When I first heard about the Desert Rose Press edition of Whalen's new book Some of These Days [1999], I called Burke in New Mexico--where he had moved in the early 1990's, to concentrate on the production of fine press poetry broadsides, cards and books--to inquire about availability. Burke was genial and welcoming, and explained how the publication of this new book--which was one of Whalen's last books while he was still alive (he died in 2002)--was a celebration and commemoration of the earlier Auerhahn book, which he (Burke) had always admired and regarded as a standard to aspire to.      

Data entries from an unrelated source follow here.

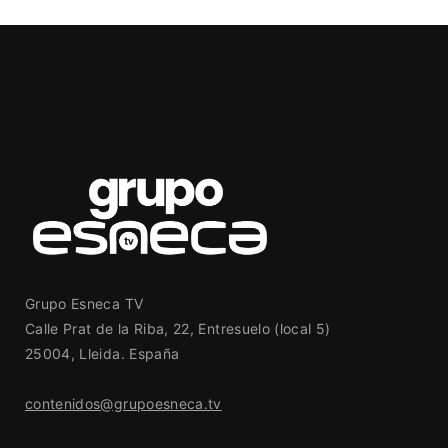
Grupo Esneca TV
Calle Prat de la Riba, 22, Entresuelo (local 5)
25004, Lleida. España
contenidos@grupoesneca.tv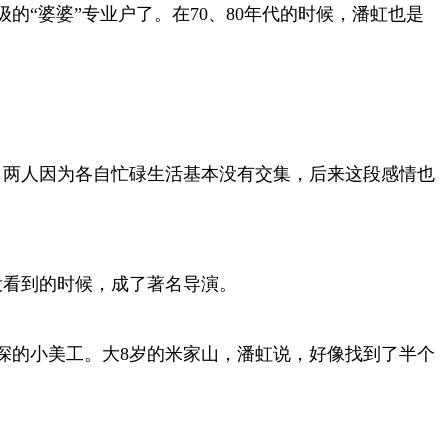
“婆婆”专业户了。在70、80年代的时候，潘虹也是
，两人因为各自忙碌生活基本没有交集，后来这段感情也
没看到的时候，成了著名导演。
深的小美工。大8岁的米家山，潘虹说，好像找到了半个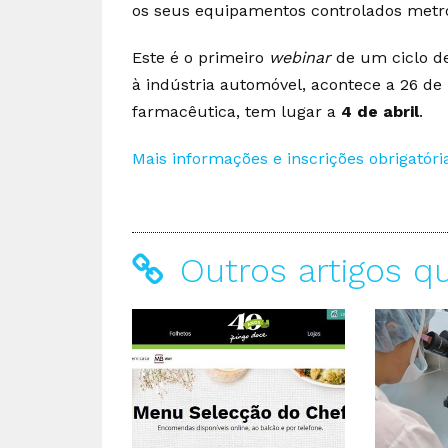
os seus equipamentos controlados metr
Este é o primeiro
webinar
de um ciclo d
à indústria automóvel, acontece a 26 de 
farmacêutica, tem lugar a
4 de abril
.
Mais informações e inscrições obrigatória
Outros artigos q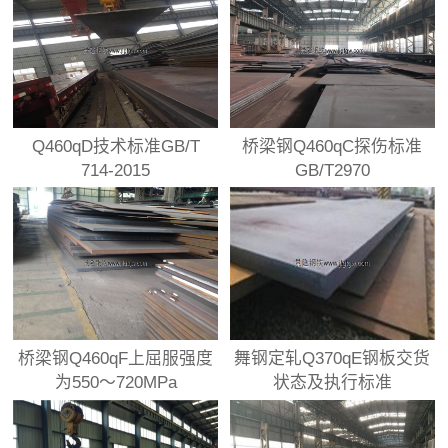
Q460qD技术标准GB/T
桥梁钢Q460qC探伤标准
714-2015
GB/T2970
桥梁钢Q460qF上屈服强度
舞钢定轧Q370qE钢板交货
为550～720MPa
状态及执行标准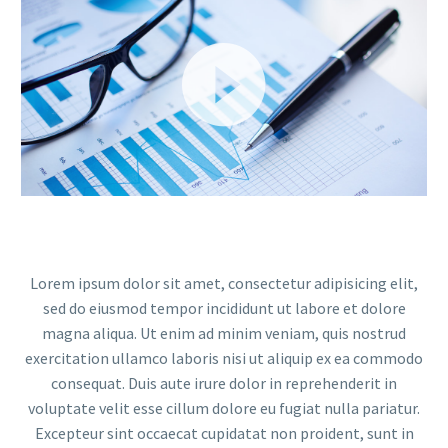
Video
Player
Lorem ipsum dolor sit amet, consectetur adipisicing elit,
sed do eiusmod tempor incididunt ut labore et dolore
magna aliqua. Ut enim ad minim veniam, quis nostrud
exercitation ullamco laboris nisi ut aliquip ex ea commodo
consequat. Duis aute irure dolor in reprehenderit in
voluptate velit esse cillum dolore eu fugiat nulla pariatur.
Excepteur sint occaecat cupidatat non proident, sunt in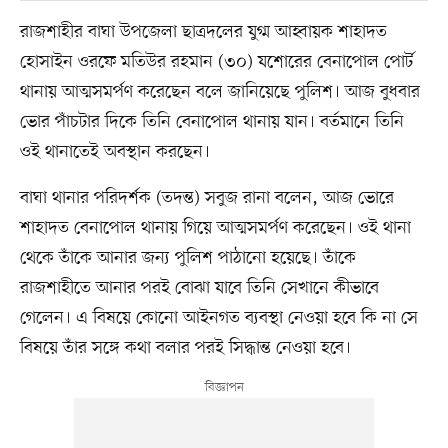
রাজশাহীর বাঘা উপজেলা ছাত্রদলের যুগ্ম আহ্বায়ক শাহাদত
হোসাইন ওরফে মতিউর রহমান (৩০) যশোরের বেনাপোল পোর্ট
থানায় আত্মসমর্পণ করেছেন বলে জানিয়েছে পুলিশ। আজ বুধবার
ভোর পাঁচটার দিকে তিনি বেনাপোল থানায় যান। বর্তমানে তিনি
ওই থানাতেই অবস্থান করছেন।
বাঘা থানার পরিদর্শক (তদন্ত) সবুজ রানা বলেন, আজ ভোরে
শাহাদত বেনাপোল থানায় গিয়ে আত্মসমর্পণ করেছেন। ওই থানা
থেকে তাঁকে আনার জন্য পুলিশ পাঠানো হয়েছে। তাঁকে
রাজশাহীতে আনার পরই বোঝা যাবে তিনি সেখানে কীভাবে
গেলেন। এ বিষয়ে কোনো আইনগত ব্যবস্থা নেওয়া হবে কি না সে
বিষয়ে তাঁর সঙ্গে কথা বলার পরই সিদ্ধান্ত নেওয়া হবে।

This new book was his homage to Whalen, to the memory of the earlier book, to that time, and to the perpetuation of a living tradition, of commitment to an ideal.  
 
One of Whalen's greatest gifts was in addressing matters of the greatest import and complexity, in the most ordinary language, and tone of voice. Was it audacity, to think that mulling over the everyday cares of a quiet life would constitute high art? If any writer could be said to have taken to heart the example of William Carlos Williams's injunctions to write in the accents of our ordinary speech, it would be Whalen. Who but he would think to publish the canonical "Self-Portrait From Another Direction," in which the most casual of meditations turns cosmic, a trip on three levels, complete with rueful anxieties and generous honesty?         

  

 
One of the simplest, sweetest things about Whalen's work is its self-deprecation, as dramatized embarrassment, all flubs and snubs and pomposities showing, all the while shrewdly patient for the telling revelation, the almost missed flicker of mysterious phenomenon at the edge of consciousness. 
    




Now that Whalen's collected poems is out, the earlier individual books may seem to have lost some of their luster.  But for those of us who value the model collection, a sequence of pages, say, encapsulating a specific segment of time, 50 pages or so, these kinds of books are the very lustrum of artistic endeavor. 
 
These two books bracket the career of an important Bay Area poet of the post-war period, both as discrete writing, and as gifts of the craft of printing. The history of such books, their making, their significance, their beauty--mustn't be forgotten. Clifford Burke's edition of Some of These Days rounds out the romance of a time, a place, and the practice of a craft, as memory, recalled, rejuvenated, reinvented, relived. Alive.